• **Task**:
Would it be possible to output exactly, and only, the lines below from the one holding "Describe the element" to the last line, both included, with every picture left out?

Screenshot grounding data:
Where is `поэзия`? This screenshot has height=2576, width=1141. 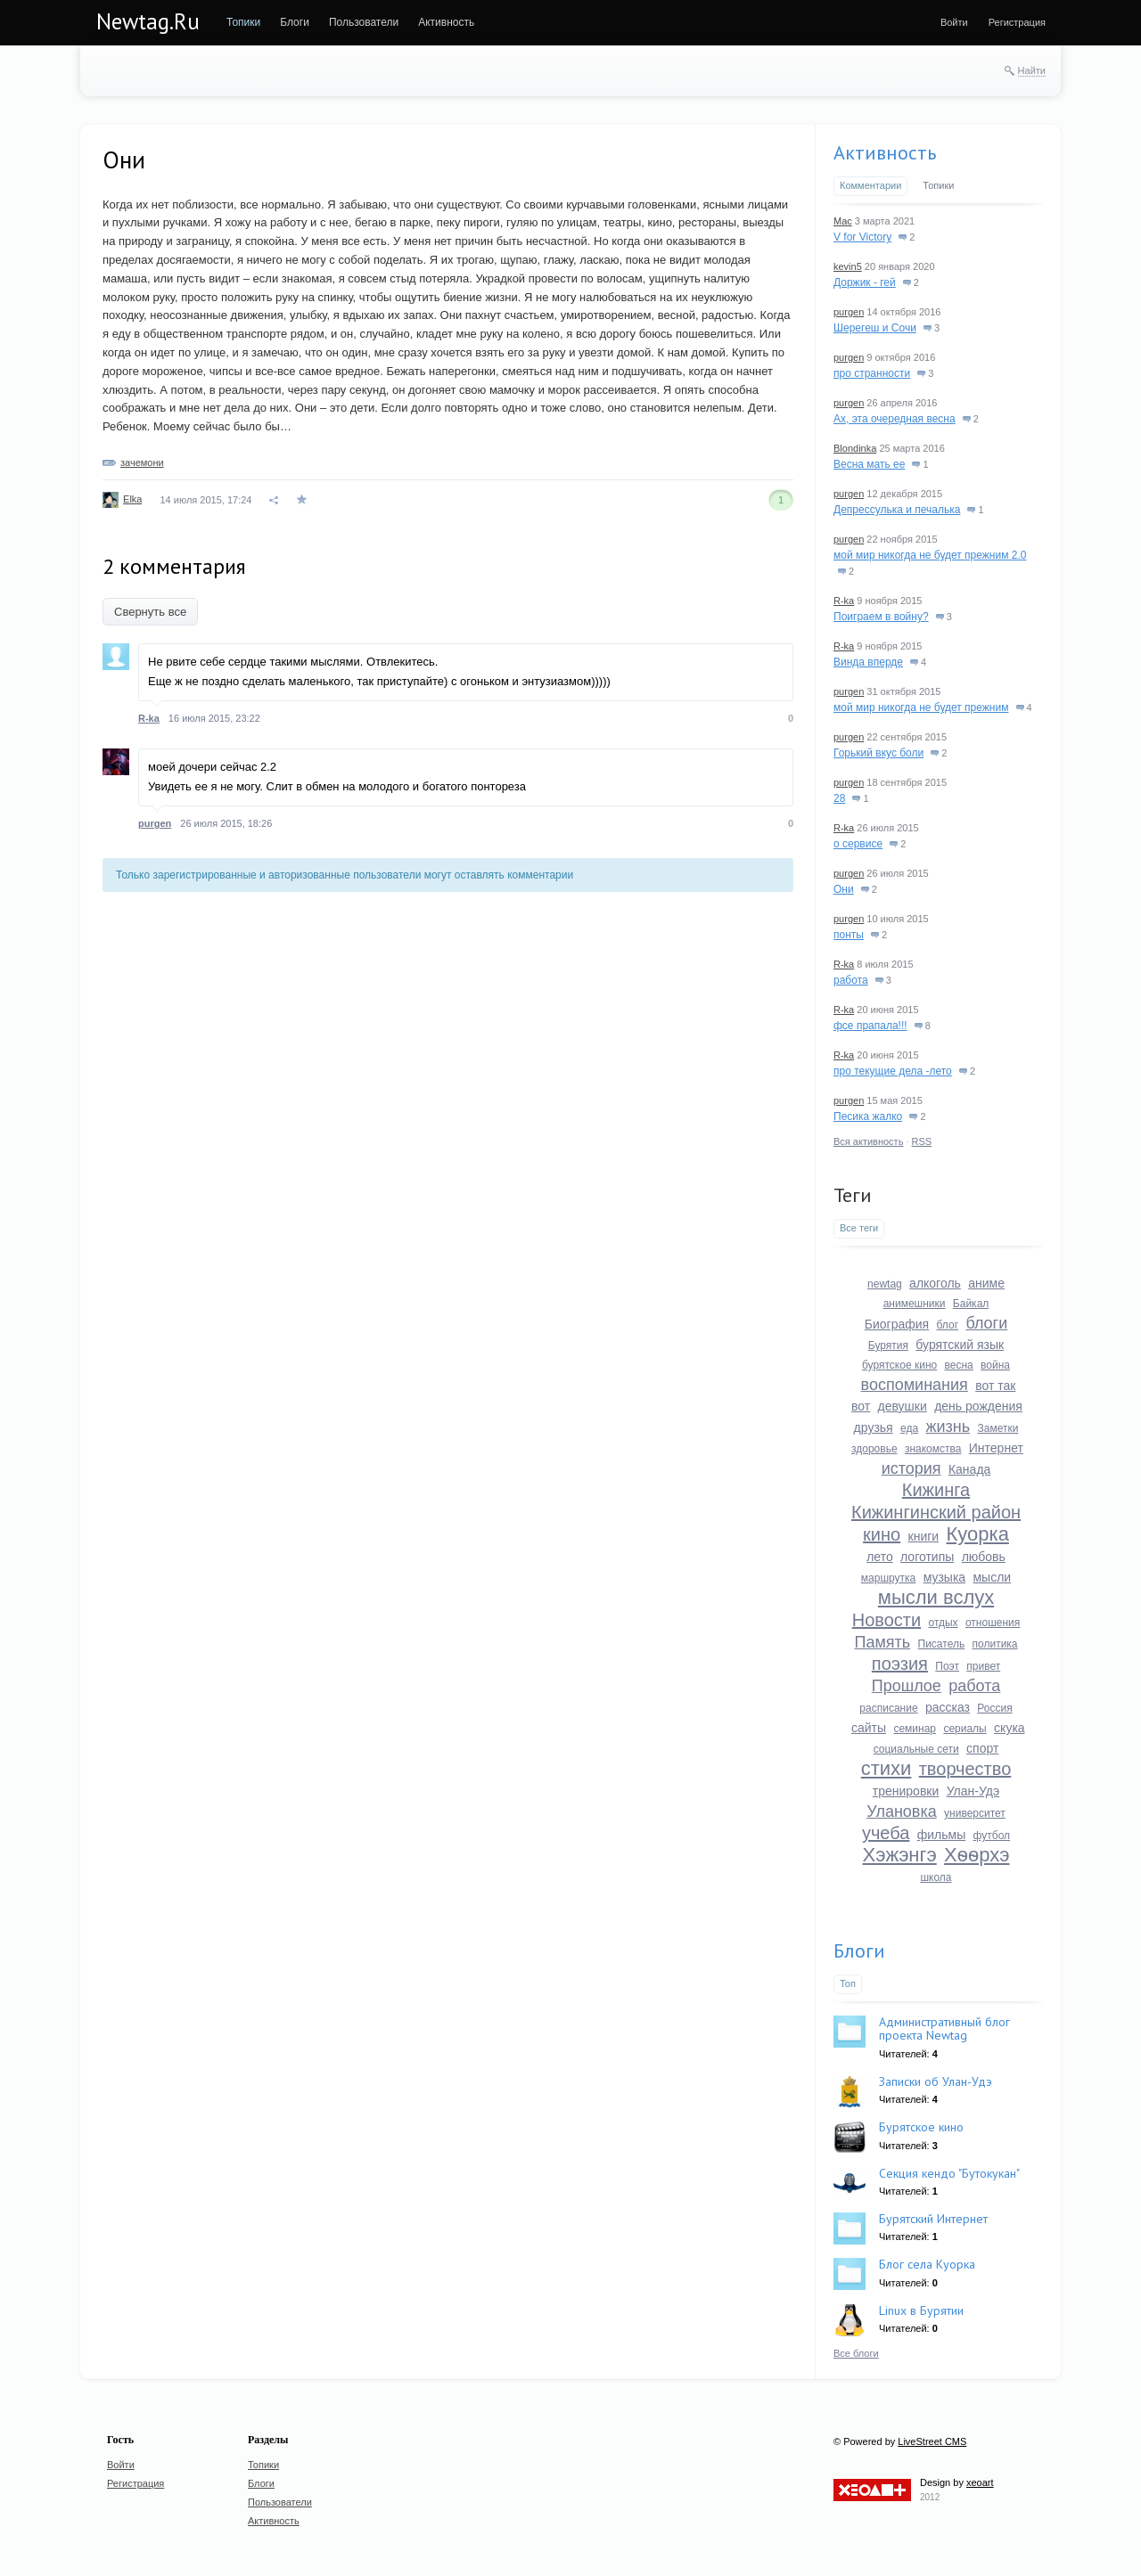 поэзия is located at coordinates (900, 1663).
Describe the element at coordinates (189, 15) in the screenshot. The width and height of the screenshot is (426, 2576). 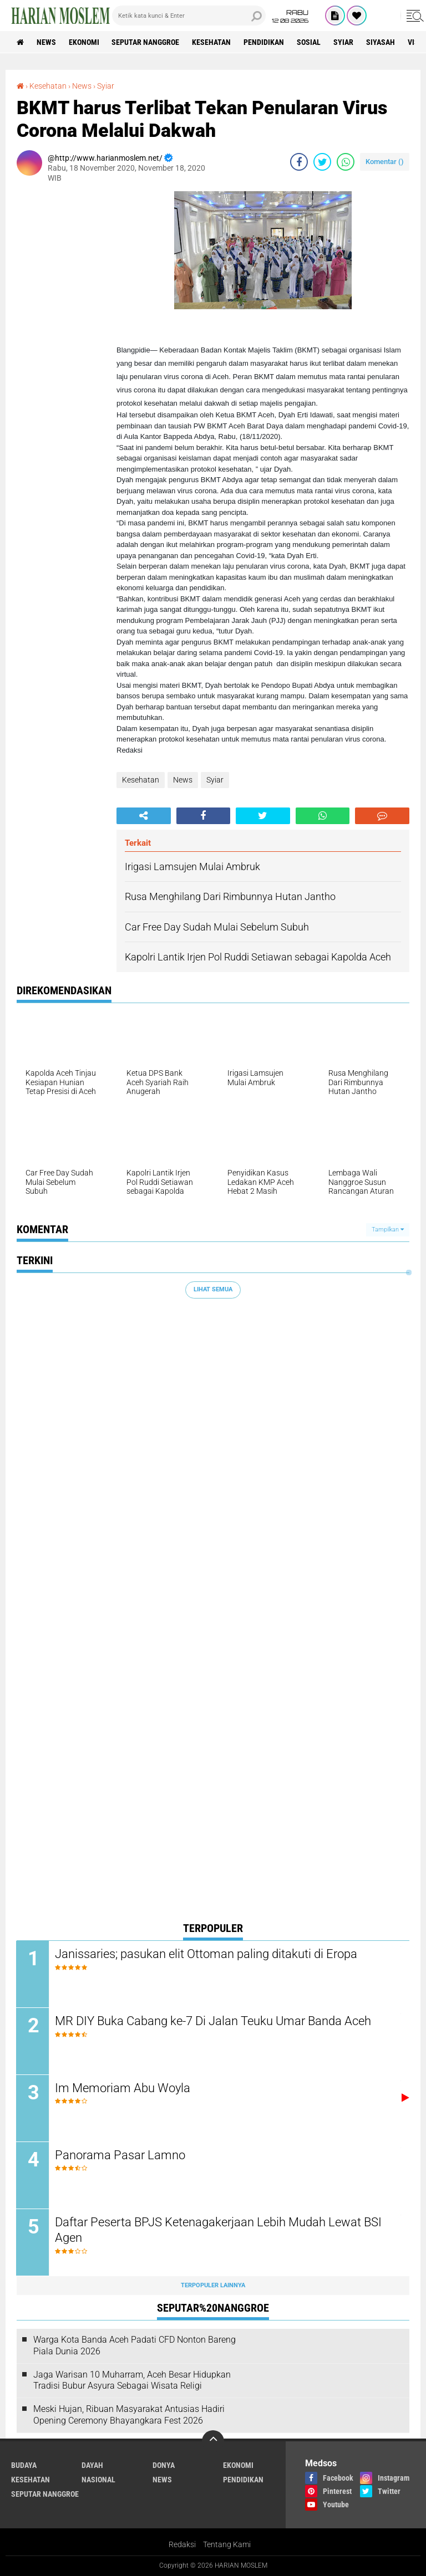
I see `[search]` at that location.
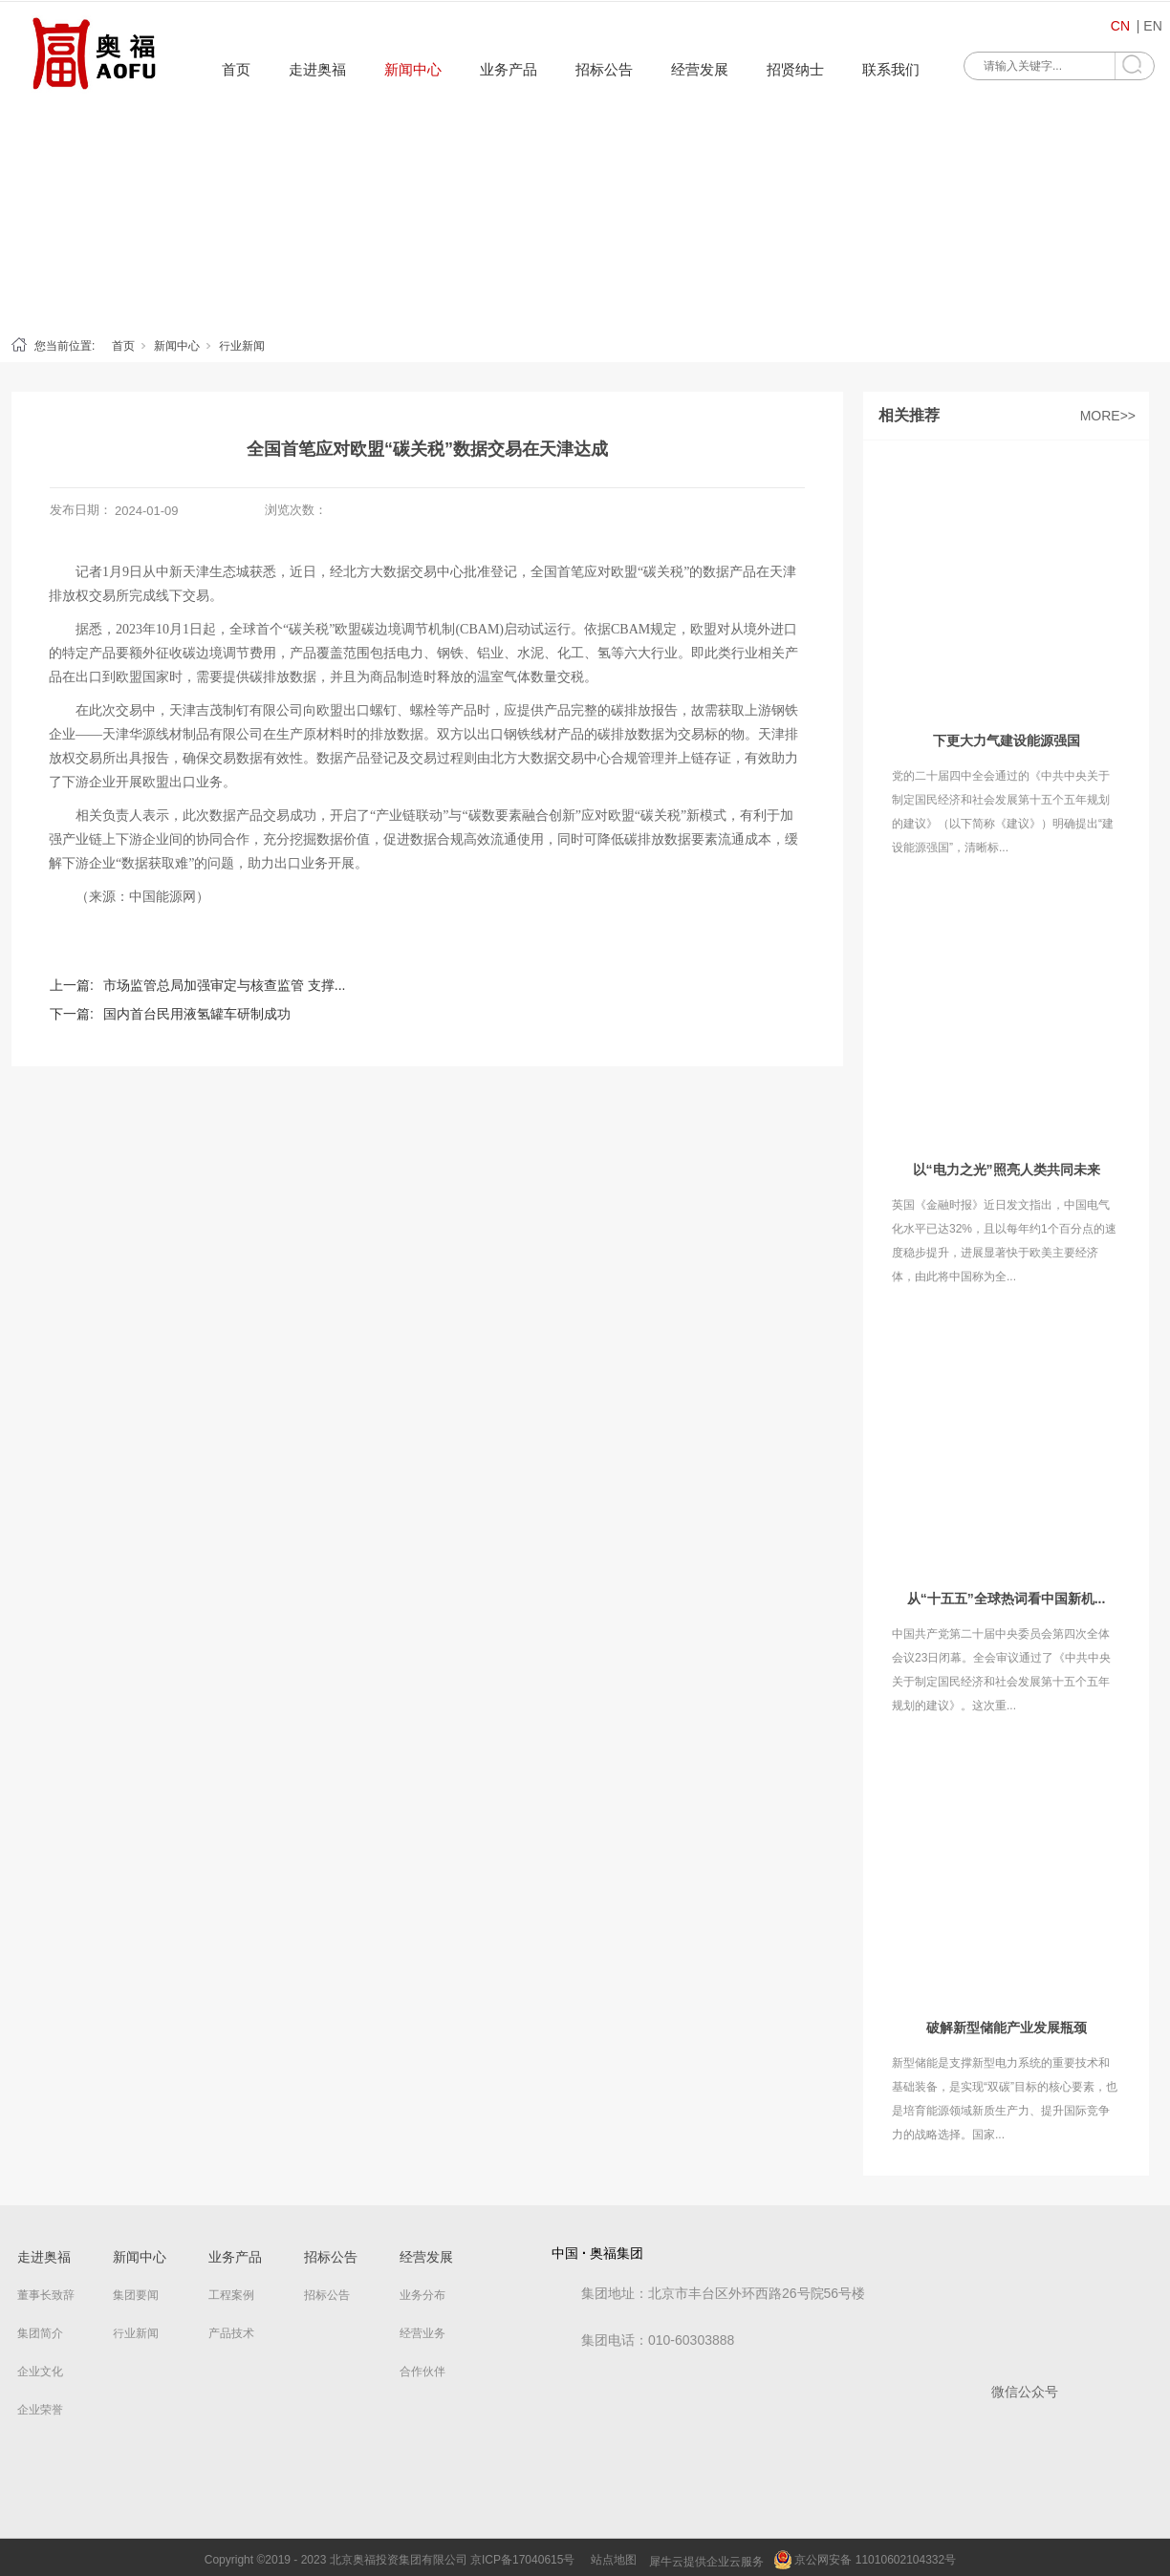 The image size is (1170, 2576). What do you see at coordinates (604, 69) in the screenshot?
I see `招标公告` at bounding box center [604, 69].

• **Result below**:
Describe the element at coordinates (189, 15) in the screenshot. The width and height of the screenshot is (426, 2576). 
I see `[search]` at that location.
 The image size is (1170, 2576). What do you see at coordinates (604, 69) in the screenshot?
I see `招标公告` at bounding box center [604, 69].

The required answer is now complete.